Entries supplied:
..........

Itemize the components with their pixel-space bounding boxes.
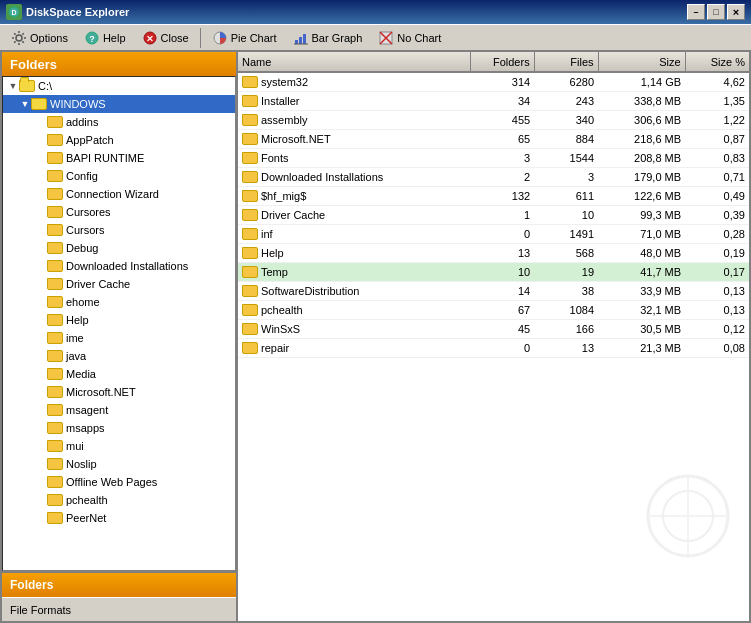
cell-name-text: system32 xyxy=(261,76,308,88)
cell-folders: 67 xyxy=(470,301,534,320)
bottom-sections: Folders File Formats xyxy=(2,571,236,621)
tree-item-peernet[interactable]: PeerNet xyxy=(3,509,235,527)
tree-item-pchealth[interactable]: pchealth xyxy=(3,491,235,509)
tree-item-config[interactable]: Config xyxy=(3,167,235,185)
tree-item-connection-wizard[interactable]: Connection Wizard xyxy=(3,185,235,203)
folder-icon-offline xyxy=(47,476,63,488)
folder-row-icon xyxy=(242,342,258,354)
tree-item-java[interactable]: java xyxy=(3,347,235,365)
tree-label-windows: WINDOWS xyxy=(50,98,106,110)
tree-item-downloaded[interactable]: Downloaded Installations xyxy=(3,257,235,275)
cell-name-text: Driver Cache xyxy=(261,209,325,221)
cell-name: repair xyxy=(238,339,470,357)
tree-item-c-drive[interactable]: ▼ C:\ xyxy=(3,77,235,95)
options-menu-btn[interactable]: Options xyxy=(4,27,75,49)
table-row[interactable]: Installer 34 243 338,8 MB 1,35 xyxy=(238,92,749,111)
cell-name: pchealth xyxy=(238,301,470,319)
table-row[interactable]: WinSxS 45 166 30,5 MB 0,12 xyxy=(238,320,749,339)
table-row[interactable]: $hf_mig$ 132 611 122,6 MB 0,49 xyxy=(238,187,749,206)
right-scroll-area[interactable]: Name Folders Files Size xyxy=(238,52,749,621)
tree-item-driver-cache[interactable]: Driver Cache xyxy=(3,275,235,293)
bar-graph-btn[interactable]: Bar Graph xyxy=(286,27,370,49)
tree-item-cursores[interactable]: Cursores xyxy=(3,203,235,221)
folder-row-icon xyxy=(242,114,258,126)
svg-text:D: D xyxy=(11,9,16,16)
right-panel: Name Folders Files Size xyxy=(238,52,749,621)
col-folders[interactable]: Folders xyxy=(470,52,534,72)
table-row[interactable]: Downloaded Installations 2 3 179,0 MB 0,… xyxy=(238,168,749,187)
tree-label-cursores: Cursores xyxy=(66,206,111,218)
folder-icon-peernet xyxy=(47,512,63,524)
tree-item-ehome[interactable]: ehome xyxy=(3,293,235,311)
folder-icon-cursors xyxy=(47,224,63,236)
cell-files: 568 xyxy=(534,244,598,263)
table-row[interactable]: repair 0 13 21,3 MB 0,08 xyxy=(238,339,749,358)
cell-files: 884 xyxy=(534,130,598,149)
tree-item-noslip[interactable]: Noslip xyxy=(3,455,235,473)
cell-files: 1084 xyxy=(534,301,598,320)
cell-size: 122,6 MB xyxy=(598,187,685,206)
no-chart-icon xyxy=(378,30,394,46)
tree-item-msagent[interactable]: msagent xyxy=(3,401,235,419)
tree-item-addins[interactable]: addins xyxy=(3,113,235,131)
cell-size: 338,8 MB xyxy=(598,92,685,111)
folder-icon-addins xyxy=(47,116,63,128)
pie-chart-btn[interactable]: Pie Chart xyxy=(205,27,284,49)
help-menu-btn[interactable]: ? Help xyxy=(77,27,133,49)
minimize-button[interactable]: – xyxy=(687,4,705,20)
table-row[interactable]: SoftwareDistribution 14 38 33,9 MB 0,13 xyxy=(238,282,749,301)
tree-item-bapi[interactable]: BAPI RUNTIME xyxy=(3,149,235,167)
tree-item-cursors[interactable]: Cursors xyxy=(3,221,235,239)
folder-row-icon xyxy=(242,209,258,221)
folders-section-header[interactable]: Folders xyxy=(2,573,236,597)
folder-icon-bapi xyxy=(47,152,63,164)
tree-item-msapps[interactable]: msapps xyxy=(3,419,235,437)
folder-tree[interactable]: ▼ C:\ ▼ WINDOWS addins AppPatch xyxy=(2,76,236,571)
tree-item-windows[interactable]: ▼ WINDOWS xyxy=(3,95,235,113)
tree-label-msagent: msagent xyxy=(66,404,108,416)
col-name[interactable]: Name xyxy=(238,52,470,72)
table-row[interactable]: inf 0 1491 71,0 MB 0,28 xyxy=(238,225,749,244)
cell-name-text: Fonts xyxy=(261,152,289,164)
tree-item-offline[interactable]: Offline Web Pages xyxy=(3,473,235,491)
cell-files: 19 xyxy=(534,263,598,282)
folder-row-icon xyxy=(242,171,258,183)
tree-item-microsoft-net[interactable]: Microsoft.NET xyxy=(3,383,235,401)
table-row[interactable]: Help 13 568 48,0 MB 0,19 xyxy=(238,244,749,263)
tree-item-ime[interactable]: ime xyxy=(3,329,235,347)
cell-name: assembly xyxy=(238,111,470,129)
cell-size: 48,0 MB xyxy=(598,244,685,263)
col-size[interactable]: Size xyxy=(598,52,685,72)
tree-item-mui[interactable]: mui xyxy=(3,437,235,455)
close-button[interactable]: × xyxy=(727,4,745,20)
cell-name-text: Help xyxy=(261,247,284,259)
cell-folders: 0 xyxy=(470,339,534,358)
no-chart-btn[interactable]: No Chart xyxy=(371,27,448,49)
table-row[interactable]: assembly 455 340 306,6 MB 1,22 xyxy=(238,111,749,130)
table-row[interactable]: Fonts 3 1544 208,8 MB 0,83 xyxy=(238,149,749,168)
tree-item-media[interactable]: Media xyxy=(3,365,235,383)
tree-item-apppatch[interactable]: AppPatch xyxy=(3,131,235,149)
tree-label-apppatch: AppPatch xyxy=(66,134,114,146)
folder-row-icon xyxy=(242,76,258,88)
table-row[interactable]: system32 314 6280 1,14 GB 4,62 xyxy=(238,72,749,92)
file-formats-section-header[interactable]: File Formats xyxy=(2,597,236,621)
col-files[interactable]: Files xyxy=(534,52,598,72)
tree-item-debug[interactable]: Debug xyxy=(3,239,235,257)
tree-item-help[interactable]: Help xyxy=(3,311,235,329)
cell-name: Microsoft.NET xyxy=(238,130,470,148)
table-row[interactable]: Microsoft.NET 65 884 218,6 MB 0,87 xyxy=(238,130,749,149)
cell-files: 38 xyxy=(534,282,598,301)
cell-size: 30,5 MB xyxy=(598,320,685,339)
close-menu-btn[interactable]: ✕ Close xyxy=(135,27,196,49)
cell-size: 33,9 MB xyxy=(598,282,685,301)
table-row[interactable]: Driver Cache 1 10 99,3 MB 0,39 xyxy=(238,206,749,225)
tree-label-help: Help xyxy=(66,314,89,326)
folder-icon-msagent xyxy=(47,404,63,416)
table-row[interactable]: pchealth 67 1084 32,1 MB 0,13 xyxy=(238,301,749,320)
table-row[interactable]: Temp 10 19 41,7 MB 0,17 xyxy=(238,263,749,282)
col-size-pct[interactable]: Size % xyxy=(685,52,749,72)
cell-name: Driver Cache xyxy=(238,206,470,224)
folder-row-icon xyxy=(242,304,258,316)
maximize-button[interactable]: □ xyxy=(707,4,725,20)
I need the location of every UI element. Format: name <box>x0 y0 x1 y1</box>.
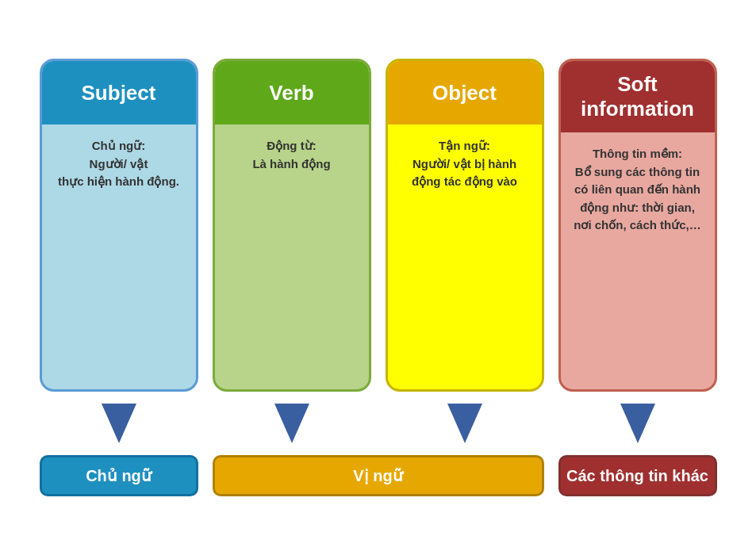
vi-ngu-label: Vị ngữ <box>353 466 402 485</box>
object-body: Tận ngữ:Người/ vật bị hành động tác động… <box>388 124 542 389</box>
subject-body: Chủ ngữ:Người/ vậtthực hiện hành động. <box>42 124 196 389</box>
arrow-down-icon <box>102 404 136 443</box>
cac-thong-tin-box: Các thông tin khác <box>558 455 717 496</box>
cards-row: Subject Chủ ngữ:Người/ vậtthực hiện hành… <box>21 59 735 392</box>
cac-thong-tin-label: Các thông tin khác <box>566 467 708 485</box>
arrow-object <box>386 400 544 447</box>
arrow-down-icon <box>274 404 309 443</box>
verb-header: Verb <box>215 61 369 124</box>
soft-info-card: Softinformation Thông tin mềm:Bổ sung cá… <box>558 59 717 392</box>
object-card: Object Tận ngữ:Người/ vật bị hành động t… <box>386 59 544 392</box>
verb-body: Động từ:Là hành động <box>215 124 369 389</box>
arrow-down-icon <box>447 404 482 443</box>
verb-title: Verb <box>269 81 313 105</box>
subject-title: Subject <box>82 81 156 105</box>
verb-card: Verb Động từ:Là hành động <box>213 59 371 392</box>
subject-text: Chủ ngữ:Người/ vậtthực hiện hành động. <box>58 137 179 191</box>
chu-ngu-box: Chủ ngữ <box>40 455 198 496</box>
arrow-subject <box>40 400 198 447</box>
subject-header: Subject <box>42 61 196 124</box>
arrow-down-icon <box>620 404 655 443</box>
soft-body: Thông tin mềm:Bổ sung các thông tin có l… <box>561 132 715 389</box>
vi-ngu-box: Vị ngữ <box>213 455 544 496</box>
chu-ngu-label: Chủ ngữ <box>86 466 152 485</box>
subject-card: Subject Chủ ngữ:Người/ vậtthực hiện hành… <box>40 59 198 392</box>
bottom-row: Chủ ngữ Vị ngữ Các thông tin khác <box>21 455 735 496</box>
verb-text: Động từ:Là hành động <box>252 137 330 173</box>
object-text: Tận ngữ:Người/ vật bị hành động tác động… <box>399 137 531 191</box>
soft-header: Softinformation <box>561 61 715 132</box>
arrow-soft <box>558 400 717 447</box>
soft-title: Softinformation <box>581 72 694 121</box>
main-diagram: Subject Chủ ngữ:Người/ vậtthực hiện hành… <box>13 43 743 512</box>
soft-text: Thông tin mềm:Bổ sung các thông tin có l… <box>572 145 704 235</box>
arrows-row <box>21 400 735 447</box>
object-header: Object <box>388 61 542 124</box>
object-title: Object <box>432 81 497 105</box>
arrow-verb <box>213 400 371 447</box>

..........

What you will do: For each line in the records that holds "text", show that line as it stands.

Response below:
cell-name-text: system32 xyxy=(261,76,308,88)
cell-name-text: Driver Cache xyxy=(261,209,325,221)
svg-text:D: D xyxy=(11,9,16,16)
cell-name-text: Fonts xyxy=(261,152,289,164)
cell-name-text: Help xyxy=(261,247,284,259)
subject-text: Chủ ngữ:Người/ vậtthực hiện hành động. <box>58 137 179 191</box>
verb-text: Động từ:Là hành động <box>252 137 330 173</box>
object-text: Tận ngữ:Người/ vật bị hành động tác động… <box>399 137 531 191</box>
soft-text: Thông tin mềm:Bổ sung các thông tin có l… <box>572 145 704 235</box>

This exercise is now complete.